An avid gamer since childhood, Shadows understandably can’t wait to get out there and tell the world about it.

REVOLVER Hail to the King looks much more involved than your typical shoot-’em-up or hack-and-slay mobile game.
M. SHADOWS It is, man, and that’s a big reason why I wanted to come out to San Francisco, meet with people face to face and get the game in their hands. It is a very big game for the mobile platform. We’re pretty much making a console game, and squishing it down as much as we can to fit it onto your phone and some of the other high-end devices. We’re actually trying to tell a story with our game. And it’s something no band has ever done before.
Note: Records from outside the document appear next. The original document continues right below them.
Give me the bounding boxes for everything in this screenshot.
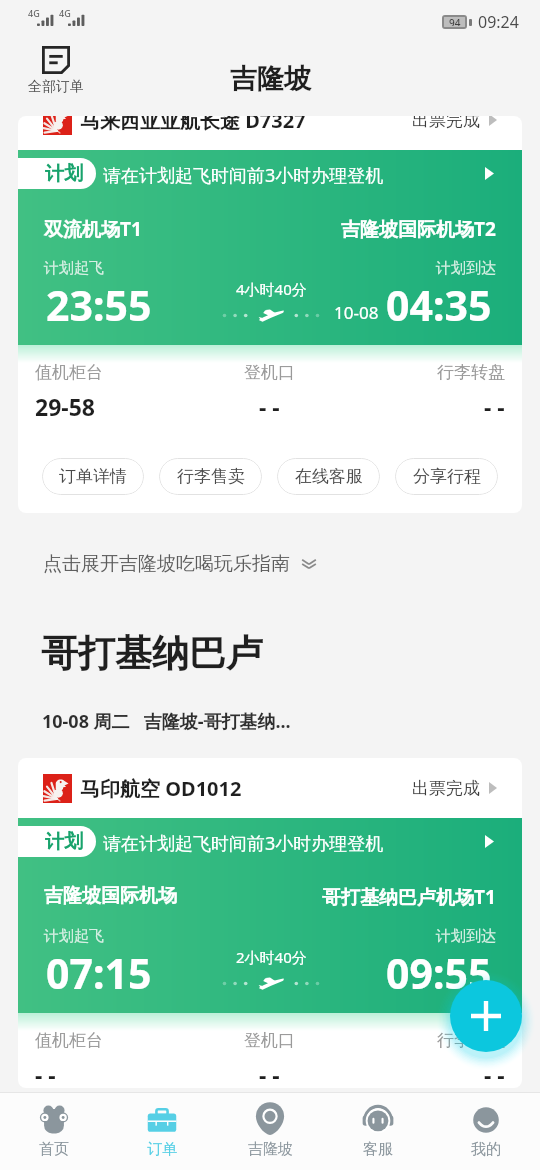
staticText: 吉隆坡 <box>230 62 311 96</box>
staticText: 登机口 <box>244 1030 295 1051</box>
button[interactable]: 首页 <box>0 1093 108 1170</box>
staticText: 点击展开吉隆坡吃喝玩乐指南 <box>43 552 290 576</box>
staticText: 行李售卖 <box>177 466 245 487</box>
staticText: 吉隆坡国际机场 <box>44 884 177 908</box>
staticText: 双流机场T1 <box>44 216 142 242</box>
staticText: 09:24 <box>478 11 519 33</box>
button[interactable]: Add trip <box>450 980 522 1052</box>
staticText: 2小时40分 <box>236 947 307 967</box>
button[interactable]: 吉隆坡 <box>216 1093 324 1170</box>
button[interactable]: 客服 <box>324 1093 432 1170</box>
staticText: 全部订单 <box>28 78 84 96</box>
staticText: 吉隆坡 <box>248 1140 293 1159</box>
staticText: 客服 <box>363 1140 393 1159</box>
staticText: 登机口 <box>244 362 295 383</box>
staticText: 4小时40分 <box>236 279 307 299</box>
staticText: 订单 <box>147 1140 177 1159</box>
staticText: 吉隆坡国际机场T2 <box>341 216 496 242</box>
staticText: 行李转盘 <box>437 1030 505 1051</box>
staticText: 计划起飞 <box>44 927 104 946</box>
staticText: - - <box>259 391 280 422</box>
staticText: - - <box>484 391 505 422</box>
staticText: 07:15 <box>46 945 152 1001</box>
staticText: 10-08 周二 吉隆坡-哥打基纳... <box>42 709 291 734</box>
button[interactable]: 我的 <box>432 1093 540 1170</box>
staticText: 计划到达 <box>436 259 496 278</box>
staticText: 4G <box>28 7 40 19</box>
staticText: 计划起飞 <box>44 259 104 278</box>
staticText: 马印航空 OD1012 <box>80 775 242 802</box>
staticText: 94 <box>449 16 461 26</box>
button[interactable]: 马来西亚亚航长途 D7327 <box>18 116 522 513</box>
staticText: 计划 <box>45 830 83 854</box>
staticText: 订单详情 <box>59 466 127 487</box>
staticText: 我的 <box>471 1140 501 1159</box>
staticText: 出票完成 <box>412 778 480 799</box>
staticText: 4G <box>59 7 71 19</box>
staticText: 计划到达 <box>436 927 496 946</box>
button[interactable]: 订单详情 <box>42 458 144 495</box>
staticText: 值机柜台 <box>35 1030 103 1051</box>
staticText: 04:35 <box>386 277 492 333</box>
staticText: - - <box>484 1059 505 1088</box>
button[interactable]: 订单 <box>108 1093 216 1170</box>
staticText: 分享行程 <box>413 466 481 487</box>
button[interactable]: 全部订单 <box>24 46 88 96</box>
button[interactable]: 在线客服 <box>277 458 380 495</box>
button[interactable]: 马印航空 OD1012 <box>18 758 522 1088</box>
staticText: 出票完成 <box>412 116 480 131</box>
staticText: 行李转盘 <box>437 362 505 383</box>
staticText: 29-58 <box>35 391 95 422</box>
staticText: 请在计划起飞时间前3小时办理登机 <box>103 163 384 188</box>
button[interactable]: 分享行程 <box>395 458 498 495</box>
staticText: - - <box>35 1059 56 1088</box>
staticText: 马来西亚亚航长途 D7327 <box>80 116 306 134</box>
staticText: 23:55 <box>46 277 152 333</box>
staticText: - - <box>259 1059 280 1088</box>
staticText: 请在计划起飞时间前3小时办理登机 <box>103 831 384 856</box>
button[interactable]: 行李售卖 <box>159 458 262 495</box>
button[interactable]: 点击展开吉隆坡吃喝玩乐指南 <box>35 548 326 580</box>
staticText: 09:55 <box>386 945 492 1001</box>
staticText: 计划 <box>45 162 83 186</box>
staticText: 首页 <box>39 1140 69 1159</box>
staticText: 10-08 <box>334 301 379 324</box>
staticText: 哥打基纳巴卢机场T1 <box>322 884 496 910</box>
staticText: 在线客服 <box>295 466 363 487</box>
staticText: 哥打基纳巴卢 <box>41 630 263 677</box>
staticText: 值机柜台 <box>35 362 103 383</box>
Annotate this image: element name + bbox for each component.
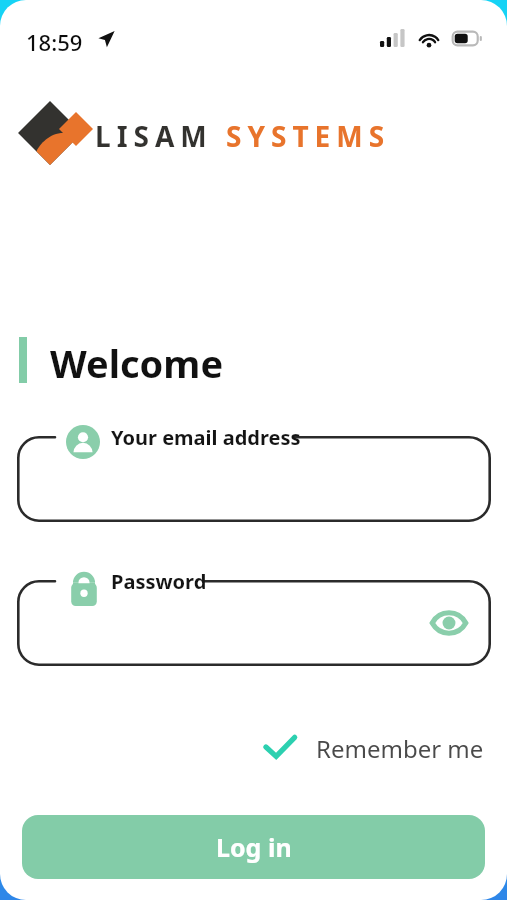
button[interactable]: Remember me [258,722,490,772]
staticText: LISAM SYSTEMS [95,117,391,155]
staticText: 18:59 [26,27,83,57]
button[interactable]: Log in [22,815,485,879]
staticText: Your email address [111,424,301,451]
button[interactable] [17,580,491,666]
button[interactable] [17,436,491,522]
staticText: Remember me [316,732,484,765]
staticText: Password [111,568,207,595]
button[interactable]: Show password [428,606,470,640]
staticText: Welcome [50,337,224,389]
staticText: Log in [216,830,292,864]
We wanted to do it for mobile devices, because most people have smart phones, so this is a way to get a cool story into people’s hands. When you make a Triple-A console game, the development can take five or six years and cost close to 200 million dollars—and we didn’t want to just slap our name on something and have the people who invested that money tell us how the game is going to end up.

Something like this, we were able to fund it ourselves, we developed it ourselves, we’re publishing it ourselves, and we have complete control over it. Everything that’s in this game is from us, and doing a mobile game has allowed us to do that.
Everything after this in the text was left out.